'''

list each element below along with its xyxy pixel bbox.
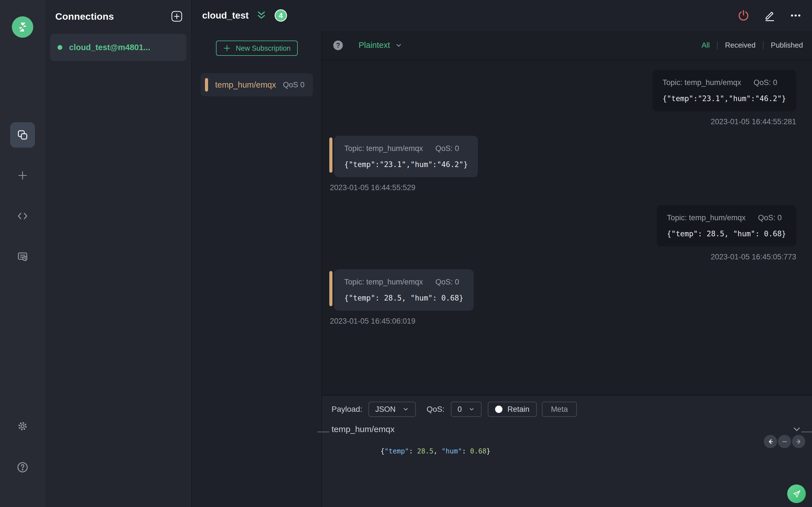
filter-divider <box>717 41 718 49</box>
message-qos: QoS: 0 <box>435 278 459 286</box>
connections-title: Connections <box>55 11 114 22</box>
payload-token: , <box>434 447 442 455</box>
chevron-down-icon <box>469 406 475 412</box>
message-payload: {"temp": 28.5, "hum": 0.68} <box>667 230 786 238</box>
filter-all[interactable]: All <box>702 41 710 50</box>
chevron-down-icon <box>395 42 402 49</box>
message-timestamp: 2023-01-05 16:44:55:281 <box>711 117 796 126</box>
message-filters: All Received Published <box>702 41 803 50</box>
log-file-icon <box>17 251 29 263</box>
publish-panel: Payload: JSON QoS: 0 <box>322 395 812 507</box>
history-next-button[interactable] <box>792 435 805 448</box>
resize-handle[interactable] <box>317 432 329 432</box>
publish-topic-row <box>332 424 802 434</box>
messages-panel: ? Plaintext All Received Published <box>321 31 812 507</box>
message-bubble-area: Topic: temp_hum/emqx QoS: 0 {"temp":"23.… <box>652 70 796 111</box>
payload-history-nav <box>764 435 805 448</box>
message-topic: Topic: temp_hum/emqx <box>667 214 746 222</box>
message-payload: {"temp":"23.1","hum":"46.2"} <box>344 160 468 169</box>
history-prev-button[interactable] <box>764 435 777 448</box>
message-qos: QoS: 0 <box>754 78 777 87</box>
payload-token: "hum" <box>442 447 462 455</box>
mqttx-logo-icon[interactable] <box>12 16 33 38</box>
payload-format-select[interactable]: Plaintext <box>359 41 402 50</box>
qos-dropdown[interactable]: 0 <box>451 402 481 417</box>
code-icon <box>17 210 29 222</box>
sidebar-item-settings[interactable] <box>10 413 35 439</box>
received-message: Topic: temp_hum/emqx QoS: 0 {"temp":"23.… <box>329 136 796 192</box>
qos-selected: 0 <box>458 405 462 414</box>
subscription-item[interactable]: temp_hum/emqx QoS 0 <box>200 73 313 96</box>
publish-toolbar: Payload: JSON QoS: 0 <box>332 402 802 417</box>
sidebar-item-log[interactable] <box>10 244 35 269</box>
message-payload: {"temp": 28.5, "hum": 0.68} <box>344 294 463 302</box>
meta-button[interactable]: Meta <box>542 402 577 417</box>
payload-help-icon[interactable]: ? <box>333 41 343 50</box>
sidebar-item-script[interactable] <box>10 203 35 229</box>
payload-format-dropdown[interactable]: JSON <box>368 402 416 417</box>
send-button[interactable] <box>787 485 806 503</box>
new-subscription-button[interactable]: New Subscription <box>216 41 298 56</box>
message-timestamp: 2023-01-05 16:45:05:773 <box>711 252 796 262</box>
published-message: Topic: temp_hum/emqx QoS: 0 {"temp": 28.… <box>329 205 796 262</box>
edit-connection-button[interactable] <box>763 9 776 22</box>
more-options-button[interactable] <box>790 9 802 22</box>
payload-label: Payload: <box>332 405 362 414</box>
sidebar-nav <box>10 122 35 269</box>
add-connection-button[interactable] <box>170 10 183 22</box>
message-qos: QoS: 0 <box>758 214 781 222</box>
history-clear-button[interactable] <box>778 435 791 448</box>
resize-handle[interactable] <box>801 432 812 432</box>
received-message: Topic: temp_hum/emqx QoS: 0 {"temp": 28.… <box>329 269 796 326</box>
connection-header: cloud_test 4 <box>192 0 812 31</box>
payload-token: { <box>380 447 384 455</box>
payload-token: : <box>409 447 417 455</box>
filter-published[interactable]: Published <box>771 41 803 50</box>
payload-format-selected: JSON <box>375 405 396 414</box>
payload-token: 28.5 <box>417 447 434 455</box>
connection-name: cloud_test@m4801... <box>69 43 150 52</box>
connection-list-item[interactable]: cloud_test@m4801... <box>50 34 186 61</box>
disconnect-button[interactable] <box>737 9 750 22</box>
collapse-publish-icon[interactable] <box>792 424 802 434</box>
subscription-topic: temp_hum/emqx <box>215 80 276 90</box>
unread-count-badge: 4 <box>274 9 287 22</box>
payload-token: 0.68 <box>470 447 486 455</box>
message-topic: Topic: temp_hum/emqx <box>344 278 423 286</box>
retain-radio-dot <box>495 406 502 413</box>
collapse-panel-icon[interactable] <box>256 11 267 20</box>
topic-input[interactable] <box>332 425 792 434</box>
filter-divider <box>763 41 763 49</box>
message-bubble-area: Topic: temp_hum/emqx QoS: 0 {"temp":"23.… <box>329 136 478 177</box>
subscription-color-bar <box>205 78 208 92</box>
retain-toggle[interactable]: Retain <box>488 402 537 417</box>
filter-received[interactable]: Received <box>725 41 755 50</box>
subscription-qos: QoS 0 <box>283 80 305 89</box>
sidebar-item-connections[interactable] <box>10 122 35 148</box>
subscription-list: temp_hum/emqx QoS 0 <box>192 73 321 96</box>
sidebar-item-help[interactable] <box>10 455 35 480</box>
published-message: Topic: temp_hum/emqx QoS: 0 {"temp":"23.… <box>329 70 796 126</box>
message-list[interactable]: Topic: temp_hum/emqx QoS: 0 {"temp":"23.… <box>322 60 812 395</box>
connection-title: cloud_test <box>202 10 249 21</box>
message-bubble[interactable]: Topic: temp_hum/emqx QoS: 0 {"temp": 28.… <box>657 205 796 246</box>
message-topic: Topic: temp_hum/emqx <box>663 78 741 87</box>
messages-toolbar: ? Plaintext All Received Published <box>322 31 812 60</box>
message-meta: Topic: temp_hum/emqx QoS: 0 <box>667 214 786 222</box>
message-bubble[interactable]: Topic: temp_hum/emqx QoS: 0 {"temp": 28.… <box>334 269 474 311</box>
message-bubble[interactable]: Topic: temp_hum/emqx QoS: 0 {"temp":"23.… <box>334 136 478 177</box>
sidebar-bottom <box>10 413 35 480</box>
payload-editor[interactable]: {"temp": 28.5, "hum": 0.68} <box>332 439 802 463</box>
connection-view: cloud_test 4 <box>192 0 812 507</box>
connections-header: Connections <box>45 0 192 22</box>
connections-list: cloud_test@m4801... <box>45 34 192 61</box>
plus-icon <box>17 170 28 181</box>
sidebar-item-new-connection[interactable] <box>10 163 35 188</box>
icon-sidebar <box>0 0 45 507</box>
paper-plane-icon <box>792 489 801 499</box>
connections-panel: Connections cloud_test@m4801... <box>45 0 192 507</box>
message-bubble[interactable]: Topic: temp_hum/emqx QoS: 0 {"temp":"23.… <box>652 70 796 111</box>
mqttx-app: Connections cloud_test@m4801... cloud_te… <box>0 0 812 507</box>
message-meta: Topic: temp_hum/emqx QoS: 0 <box>344 278 463 286</box>
payload-token: : <box>462 447 470 455</box>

'''

- **Aim of the task**
In the listing above, count each line that holds the word "area" and report the number alone.

- **Answer to this exercise**
2